What are geospatial data?

Geospatial data are measurements or recordings that are associated with a location on Earth. The most familiar type of location information are geographical coordinates given in degrees latitude and longitude and defining a point on the Earth’s surface. However, geospatial data may be associated with line-transects, aerial regions or continuous spatial fields depending on the application.

Illustration of latitude and longitude

Give a GPS, a latitude and a longitude, we can get pretty close to the intended location. Much of the uncertainty in the location will be due to the properties of the GPS itself, however some will also derive from the fact that any geospatial location is really a model with no exact corresponding point on the Earth’s surface. With a lot of fancy tricks, one can get down to centimeter-scale accuracy. The important point to understand is that just like any scientific measurement, a specification of location is uncertain and depends on a model.

The other type of coordinates commonly encountered are cartesian coordinates, sometimes also called map coordinates as they are used when the surface of the Earth is projected onto a flat plane as in printing a map. We will consider the details of map projects later.

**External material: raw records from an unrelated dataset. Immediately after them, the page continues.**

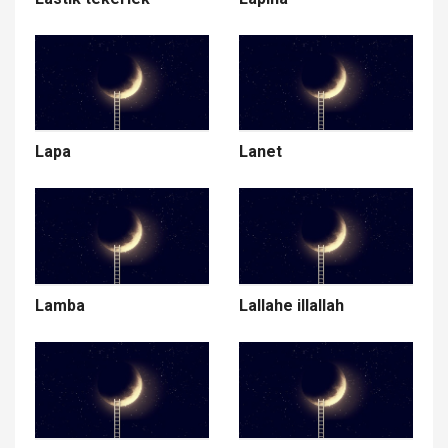
Lapa
Lanet
Lamba
Lallahe illallah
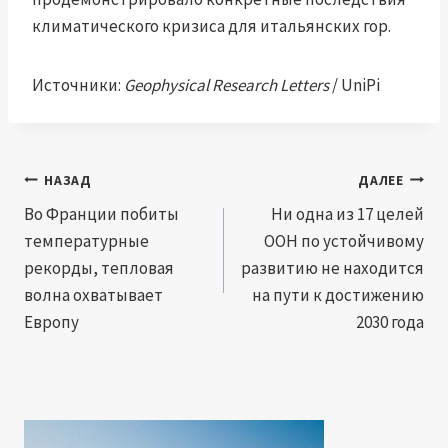
климатического кризиса для итальянских гор.
Источники:
Geophysical Research Letters
/ UniPi
Навигация
НАЗАД
ДАЛЕЕ
по
Во Франции побиты
Ни одна из 17 целей
температурные
ООН по устойчивому
записям
рекорды, тепловая
развитию не находится
волна охватывает
на пути к достижению
Европу
2030 года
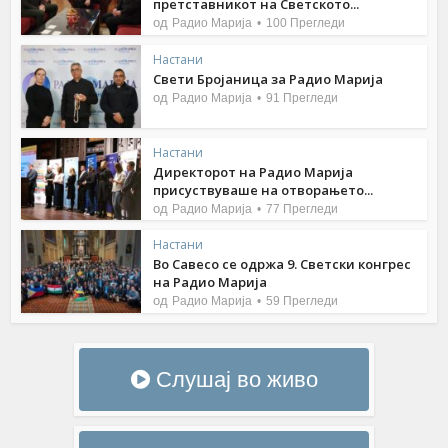
претставникот на Светското...
од
Радио Марија
100 Прегледи
Настани
Свети Бројаница за Радио Марија
од
Радио Марија
91 Прегледи
Настани
Директорот на Радио Марија
присуствуваше на отворањето...
од
Радио Марија
77 Прегледи
Настани
Во Савесо се одржа 9. Светски конгрес
на Радио Марија
од
Радио Марија
59 Прегледи
Слушај во живо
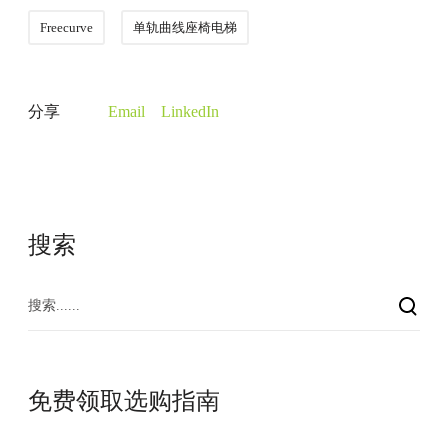
Freecurve
单轨曲线座椅电梯
分享
Email
LinkedIn
搜索
免费领取选购指南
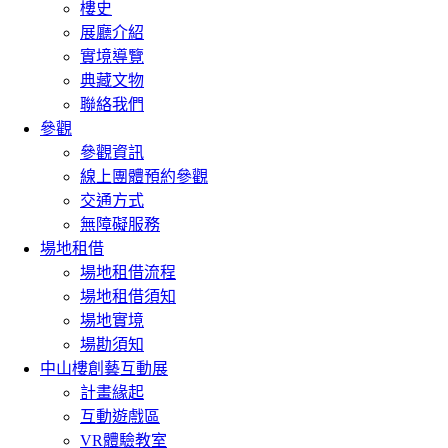
樓史
展廳介紹
實境導覽
典藏文物
聯絡我們
參觀
參觀資訊
線上團體預約參觀
交通方式
無障礙服務
場地租借
場地租借流程
場地租借須知
場地實境
場勘須知
中山樓創藝互動展
計畫緣起
互動遊戲區
VR體驗教室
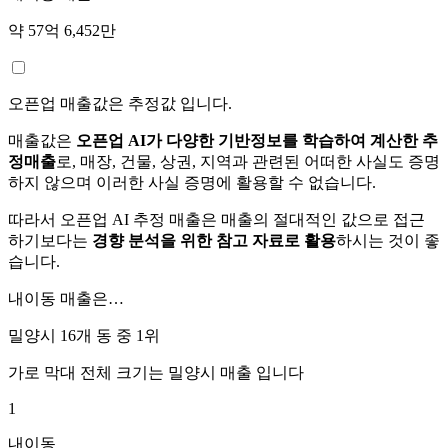
약 57억 6,452만
오픈업 매출값은 추정값 입니다.
매출값은
오픈업 AI가 다양한 기반정보를 학습하여 계산한 추
정매출
로, 매장, 건물, 상권, 지역과 관련된 어떠한 사실도 증명
하지 않으며 이러한 사실 증명에 활용할 수 없습니다.
따라서 오픈업 AI 추정 매출은 매출의 절대적인 값으로 접근
하기보다는
경향 분석을 위한 참고 자료로 활용
하시는 것이 좋
습니다.
내이동
매출은…
밀양시 16개 동 중
1위
가로 막대 전체 크기는
밀양시
매출 입니다
1
내이동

Illustration of cartesian map coordinates

The two main types of geospatial data

In the development of geographical information systems, two major ways of storing geospatial data emerged. You will generally find that data come in either raster form or vector form.

Comparison of raster and vector GIS data structures

Raser data represent spatial fields of repeated measurements. These are the types of data that you download from your digitial camera, which records the intensity of red, green and blue light in a regular grid. Similarly, satelite imagery records electromagnetic radiation of various wavelengths reflected off the Earth’s surface. Another example, would be a regular grid of topographic elevations called a Digital Elevation Model (DEM).

In the computer, a raster image is stored as a sequence of values where each successive value is the next pixel along a row (or column) and rows (columns) are appended sequentially. Most software provides a grid or matrix-like view of the data where you can extract rows, columns or tiles of values. When combined with spatial metadata associating the grid with a location, one can find the coordinates of each pixel by the count of rows and column offset from a reference, typically the location of one of the corner pixels (and information about rotation of the grid off of true north). In R, raster data are most commonly manipulated with the raster package.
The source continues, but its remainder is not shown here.